Stop taking NSAIDs for pain relief – When cells are damaged in a fracture, large amounts of prostaglandins are released. This is what causes the pain you feel, but it’s also are instrumental in the early stages of tissue repair. In order to alleviate pain, non-steroidal anti-inflammatory drugs stop the action of prostaglandins. This means that it’s a good idea to stop taking these as soon as possible after suffering a broken bone. Alternatively, you could take a non-NSAID pain medication such as acetaminophen for pain relief, as it does not have the same effect on prostaglandins.
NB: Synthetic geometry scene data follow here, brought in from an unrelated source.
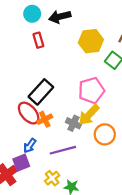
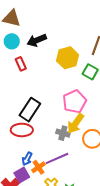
red ellipse: (29, 113) -> (22, 130), turned -40
orange cross: (45, 119) -> (38, 167), moved

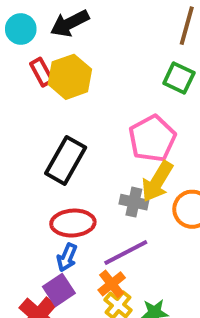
yellow hexagon: (68, 58) -> (70, 77), moved
red ellipse: (22, 130) -> (73, 223), moved
orange cross: (38, 167) -> (112, 284), moved

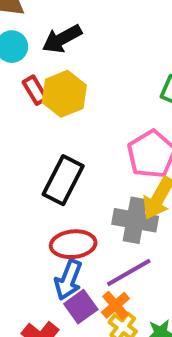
gray cross: (134, 202) -> (135, 220), size x1.5
blue arrow: (67, 257) -> (68, 280), size x1.4
purple square: (59, 290) -> (81, 307), moved

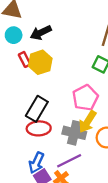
red ellipse: (73, 244) -> (39, 128), moved

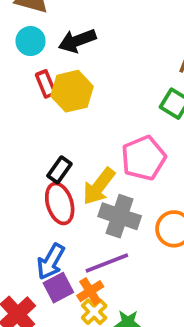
black rectangle: (37, 109) -> (59, 170), size x0.6
yellow arrow: (88, 122) -> (99, 186), moved
red ellipse: (39, 128) -> (60, 203), turned 70

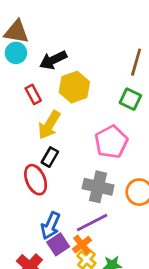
cyan circle: (30, 41) -> (16, 53), moved
yellow hexagon: (72, 91) -> (74, 87), moved
yellow arrow: (99, 186) -> (49, 125), moved
red ellipse: (60, 203) -> (36, 180), moved

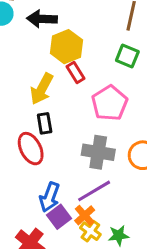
black arrow: (53, 60) -> (42, 19), turned 32
red rectangle: (33, 94) -> (75, 72), moved
black rectangle: (50, 157) -> (45, 123), turned -36

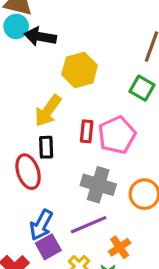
black arrow: (42, 19) -> (40, 37), moved
red rectangle: (75, 72) -> (87, 131), moved, turned 30
orange cross: (85, 215) -> (120, 247), moved

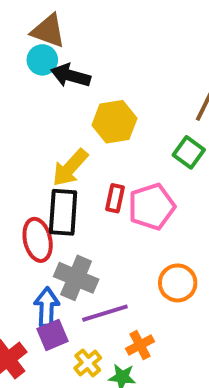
black rectangle: (46, 147) -> (63, 212), size x1.6
gray cross: (98, 185) -> (76, 278), moved
blue arrow: (41, 225) -> (47, 307), turned 148

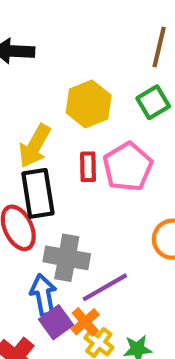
yellow hexagon: (114, 122) -> (89, 104), moved
green square: (189, 152) -> (153, 102), turned 36
orange cross: (140, 345) -> (85, 322), moved

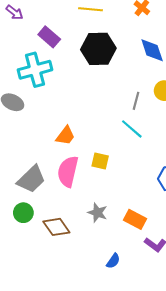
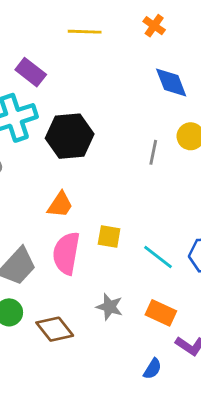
black hexagon: (98, 49) -> (70, 136), moved
cyan line: (132, 129) -> (158, 257), moved
blue semicircle: (113, 261) -> (153, 369), moved

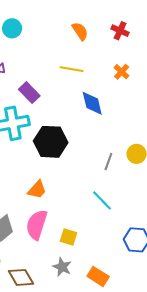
blue diamond: (171, 83) -> (92, 103), moved
yellow square: (109, 237) -> (69, 237), moved
cyan line: (158, 257) -> (102, 200), moved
Stop smoking – The broken bones of people who smoke take longer to heal. Smoking reduces blood flow, thus reducing the amount of nutrients and oxygen getting to the injury site. The chemicals released in the blood from smoking damage the cells that form bone and can significantly increase healing time or can prevent complete healing altogether.

Get more calcium, magnesium, vitamin D and vitamin K – These vitamins and minerals are all integral to healthy bone growth. We have all heard about how important calcium is in the diet, but if you take a lot of calcium without accompanying it with magnesium and vitamins D and K, much of that calcium will not be absorbed by your bones. Dark green leafy vegetables such as spinach, kale, collard greens and Swiss chard are among the best sources of not only calcium, but magnesium and vitamin K as well. If you live in a sunny climate, you can get a good supply of vitamin D by sitting in the sun for 15-20 minutes a day with arms and legs exposed and using no sunblock. For those who live in less sun-drenched locations (and those of us waiting out the winter months), you can get vitamin D from fortified milk products or you can take a vitamin D supplement.
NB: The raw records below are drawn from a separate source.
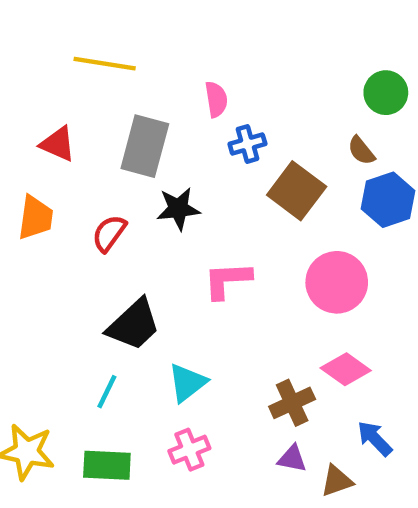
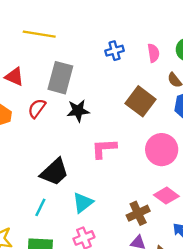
pink semicircle: (216, 99) -> (153, 53), moved
blue cross: (247, 144) -> (115, 51), moved
red semicircle: (109, 233) -> (37, 108), moved

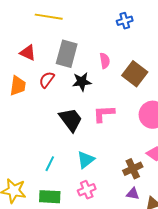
blue cross: (115, 51) -> (125, 21), moved
pink semicircle: (153, 53) -> (105, 61), moved
black trapezoid: (54, 172) -> (71, 120), moved, turned -84

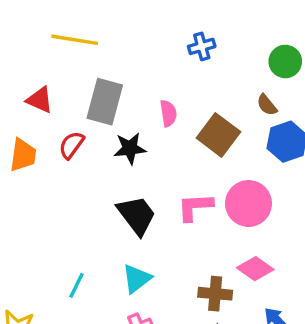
pink L-shape: (104, 114) -> (195, 207), moved
black trapezoid: (71, 120) -> (137, 215), moved
brown cross: (133, 169) -> (215, 294), turned 30

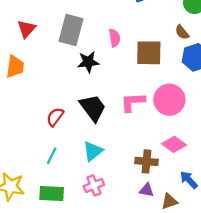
red triangle: (40, 100) -> (26, 29), turned 48
brown square: (218, 135) -> (149, 53), turned -36
red semicircle: (71, 145) -> (55, 117), moved

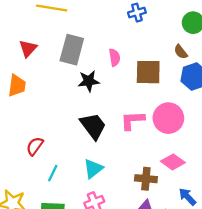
red semicircle: (55, 117) -> (35, 146), moved

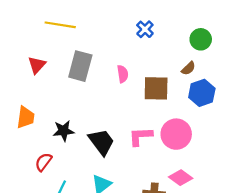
blue cross: (137, 13) -> (145, 29), turned -30
brown semicircle: (181, 52) -> (188, 68), turned -96
black star: (89, 81) -> (64, 131), moved
orange trapezoid: (17, 86) -> (26, 117), moved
Cut down on sugar and caffeine intake – Caffeine and sugar both increase the excretion of calcium from the bones by 25-50 percent. So lay off the coffee and doughnuts for a while!

Increase your protein intake – Nearly half of the compounds that make up your bones are comprised of protein. In order to give your bones the building blocks they need to speed healing and minimize further bone loss, incorporate more healthy protein into your diet, such as beans, nuts and fish or chicken.

If you keep these simple tips in mind, you may find yourself up and about before you know it!